The Stock Exchange of Hong Kong Limited (Exchange) has announced that changes to the Rules Governing the Listing of Securities on the Exchange (Rules) arising from the 'Consultation Conclusions on Codification of General Waivers and Principles Relating to IPOs and Listed Issuers and Minor Rule Amendments' (Conclusions) will take effect from 1 October 2020.
The amendments are effectively codification into the Rules of certain waivers that have been granted by the Exchange with general effect (General Waiver) as approved by the Securities and Futures Commission (SFC) or granted on multiple occasions on the basis of similar principles and conditions (General Principle), as well as administrative guidance set out in listing decisions or guidance letters. The key changes are summarised in the table below. The proposal relating to a company secretary's qualification requirement, which was not adopted in the Conclusions, will be discussed separately at the end of this Legal Update.
Experience and Qualification Requirements of Company Secretary –New Guidance Letter GL108-20 (Guidance Letter)

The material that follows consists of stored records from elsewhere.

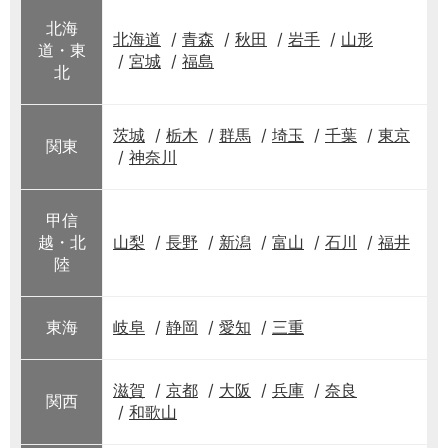
北海
北海道
青森
秋田
岩手
山形
道・東
宮城
福島
北
茨城
栃木
群馬
埼玉
千葉
東京
関東
神奈川
甲信
越・北
山梨
長野
新潟
富山
石川
福井
陸
東海
岐阜
静岡
愛知
三重
滋賀
京都
大阪
兵庫
奈良
関西
和歌山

Instead of codifying into the Rules the factors it considered in granting waivers for a company secretary not having the required qualification or experience under Rule 3.28 (Rule 3.28 Waivers) as originally proposed in the consultation, the Exchange has now published the Guidance Letter explaining the policy reasons of granting Rule 3.28 Waivers and the factors it considered.
As in the past, an issuer seeking a Rule 3.28 Waiver (which is to be considered on a case-by-case basis) should demonstrate that its principal business activities are primarily outside Hong Kong and the proposed company secretary (Appointee), though without the required qualification or experience, is a suitable candidate (e.g., Appointee is an existing employee familiar with issuer's operations and board) and would be assisted by a person possessing Rule 3.28 qualification.
The Guidance Letter highlights that a Rule 3.28 Waiver, if granted, will be for a fixed period of time not exceeding three years and the Appointee is expected to have acquired the relevant qualification or experience within this period. The issuer should, before the end of this period, make a submission, with a view to seeking the Exchange's confirmation, demonstrating that Appointee meets the company secretary requirement under Rule 3.28.